Dorsey Nunn shed tears of joy in his California office when President Barack Obama instructed federal employers to delay asking applicants about their criminal records in November. He shared that moment with other Americans who, like him, left a U.S. prison to find that bad policies made it easy for employers to discriminate against them because of their previous convictions.

Nunn is co-founder of All of Us or None, the reentry group that coined the phrase "ban the box," which refers to the question on an application that asks, "Have you ever been convicted by a court?" 

Read more: President Obama to Announce Executive Order Against Criminal Background Checks

"We're making progress," Nunn said in a phone interview from San Francisco. "But we're still only taking incremental steps, rather than seeing it as an entire community [of formerly incarcerated people] demanding their rights."

The country's mammoth criminal justice system disproportionately harms black people and is a drag on the economy, according to new analysis of the latest federal justice and labor statistics.

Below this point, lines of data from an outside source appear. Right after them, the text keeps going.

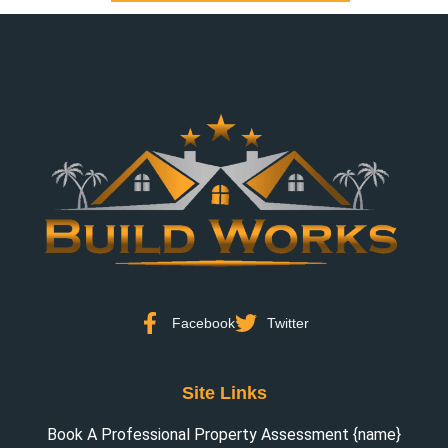
Facebook
Twitter
Site Links
Book A Professional Property Assessment {name}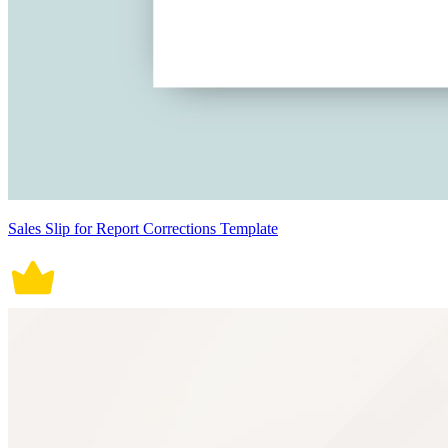
Sales Slip for Report Corrections Template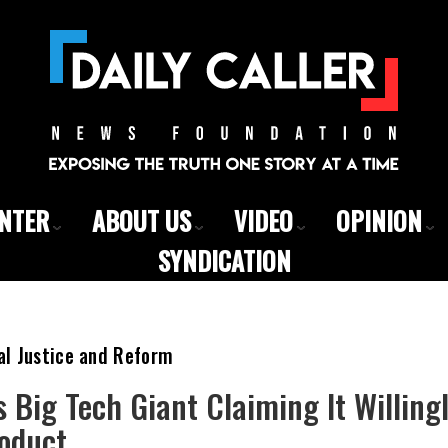
ENTER
ABOUT US
VIDEO
OPINION
SYNDICATION
al Justice and Reform
s Big Tech Giant Claiming It Willin
oduct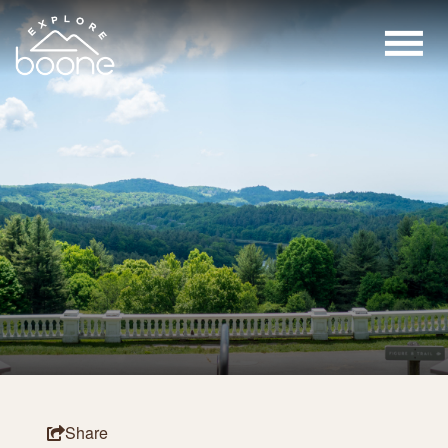
Share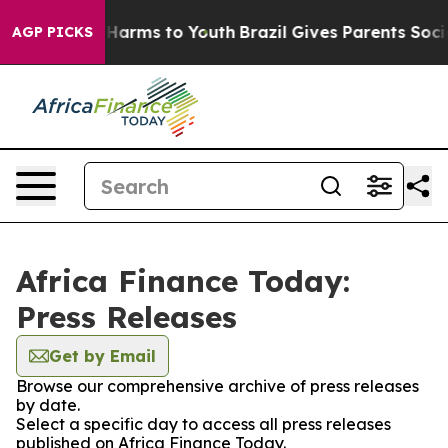
 to Abate Harms to Youth
Brazil Gives Parents Social M
AGP PICKS
Africa Finance Today:
Press Releases
Get by Email
Browse our comprehensive archive of press releases
by date.
Select a specific day to access all press releases
published on Africa Finance Today.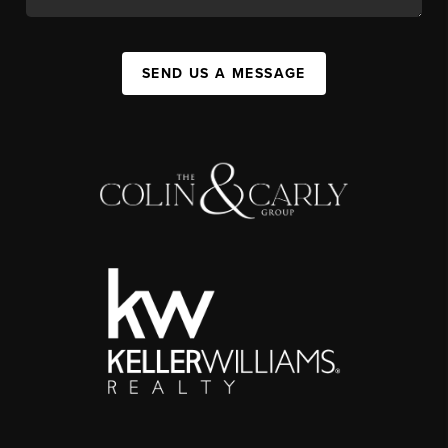
SEND US A MESSAGE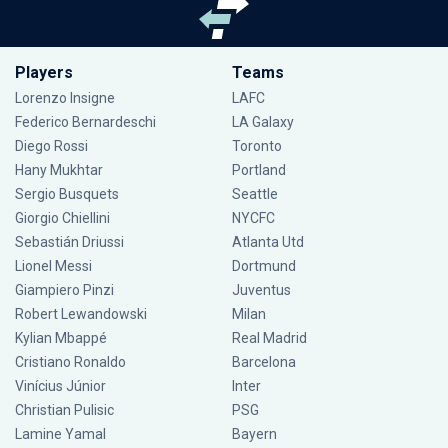
Players
Teams
Lorenzo Insigne
LAFC
Federico Bernardeschi
LA Galaxy
Diego Rossi
Toronto
Hany Mukhtar
Portland
Sergio Busquets
Seattle
Giorgio Chiellini
NYCFC
Sebastián Driussi
Atlanta Utd
Lionel Messi
Dortmund
Giampiero Pinzi
Juventus
Robert Lewandowski
Milan
Kylian Mbappé
Real Madrid
Cristiano Ronaldo
Barcelona
Vinícius Júnior
Inter
Christian Pulisic
PSG
Lamine Yamal
Bayern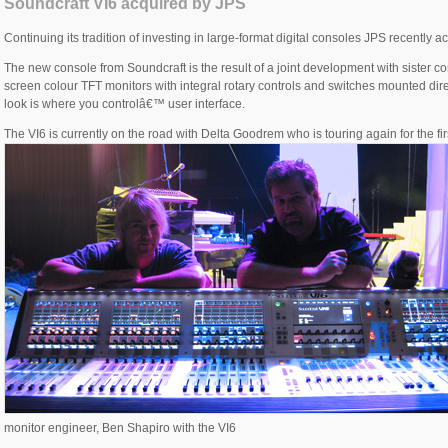
Soundcraft VI6 acquired by JPS
Continuing its tradition of investing in large-format digital consoles JPS recently 
The new console from Soundcraft is the result of a joint development with sister
screen colour TFT monitors with integral rotary controls and switches mounted dir
look is where you controlâ€™ user interface.
The VI6 is currently on the road with Delta Goodrem who is touring again for the firs
monitor engineer, Ben Shapiro with the VI6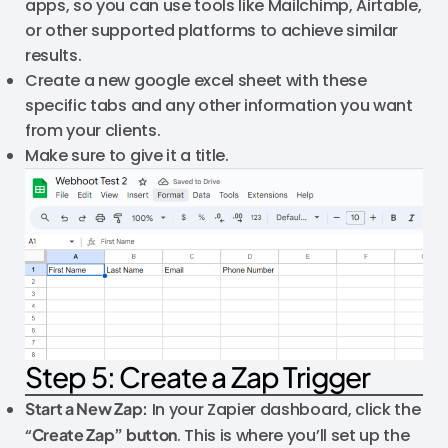
apps, so you can use tools like Mailchimp, Airtable,
or other supported platforms to achieve similar
results.
Create a new google excel sheet with these
specific tabs and any other information you want
from your clients.
Make sure to give it a title.
Step 5: Create a Zap Trigger
Start a New Zap:
In your Zapier dashboard, click the
“
Create Zap” button
. This is where you’ll set up the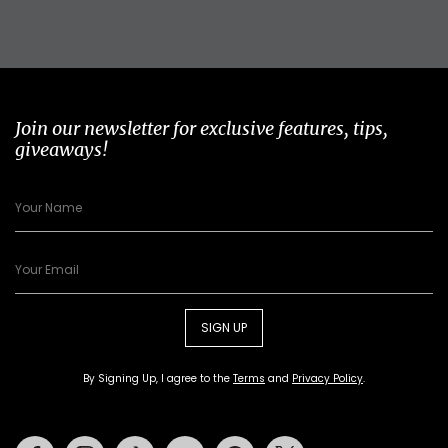
Join our newsletter for exclusive features, tips,
giveaways!
SIGN UP
By Signing Up, I agree to the
Terms
and
Privacy Policy
.
Facebook
Instagram
Tiktok
Youtube
Pinterest
Twitter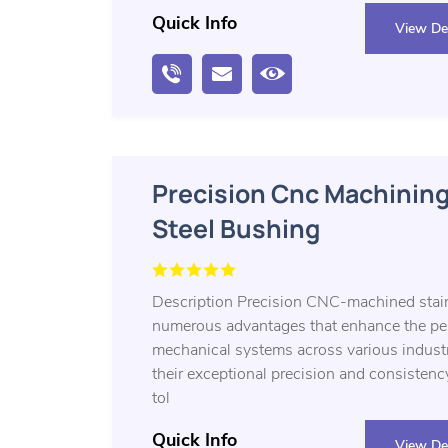
Quick Info
View Det
Precision Cnc Machining
Steel Bushing
Description Precision CNC-machined stain
numerous advantages that enhance the perf
mechanical systems across various industri
their exceptional precision and consistenc
tol
Quick Info
View Det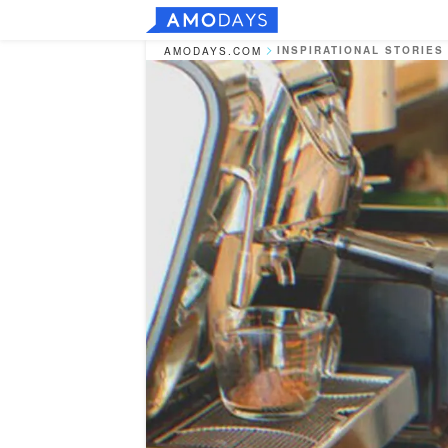
INSPIRATIONAL STORIES
AMODAYS.COM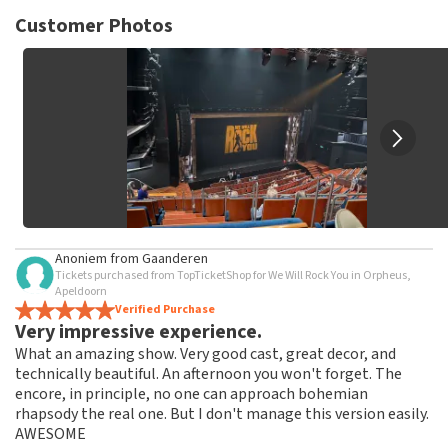
TopTicketShop collects reviews from real customers. It is
not possible to leave a review if you have not purchased
Customer Photos
tickets from TopTicketShop. Reviews with coarse language
and/or falsehoods will not be posted. It may take a few
weeks for a review to be posted.
Anoniem
from
Gaanderen
Tickets purchased from TopTicketShop for We Will Rock You in Orpheus,
Apeldoorn
Verified Purchase
Very impressive experience.
What an amazing show. Very good cast, great decor, and
technically beautiful. An afternoon you won't forget. The
encore, in principle, no one can approach bohemian
rhapsody the real one. But I don't manage this version easily.
AWESOME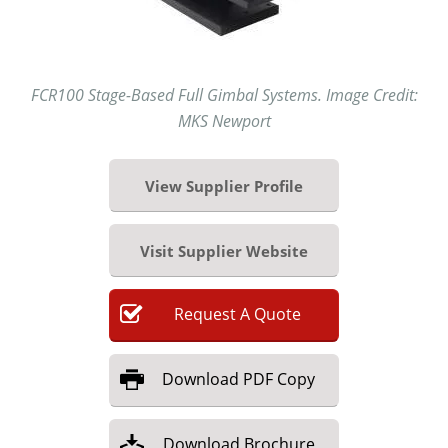
FCR100 Stage-Based Full Gimbal Systems. Image Credit:
MKS Newport
View Supplier Profile
Visit Supplier Website
Request
A
Quote
Download
PDF Copy
Download
Brochure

In 2014, prison-related policies also cost the U.S. economy as much as $87 billion in gross domestic product — the value of all goods produced and service provided by a nation in a given year — according to the Center for Economic and Policy Research in Washington, D.C. Authors of the center's report, released Thursday, reviewed Bureau of Justice Statistics data from 2014, when there were as many as 15.8 million people convicted of felonies who were of working age. Nearly 7 million of them were formerly incarcerated.

Policies allowing employers to unfairly weed out applicants who answer "yes" to the incarceration question amounted to a loss of about 1.9 million potentially qualified workers, according to the CEPR report. It reduced the overall employment rate by an entire percentage point. 

When it comes to race, the breakdown is even more grim. The CEPR report said black men who are formerly incarcerated suffered a 4.7 to 5.4 percentage point reduction in their employment rate in 2014. Latino men saw a reduction of as much as 1.6 percentage points, while the drop was up to 1.3 percentage points for white men. The jobless rate was as high as 6.7% in 2014, according to the Bureau of Labor Statistics.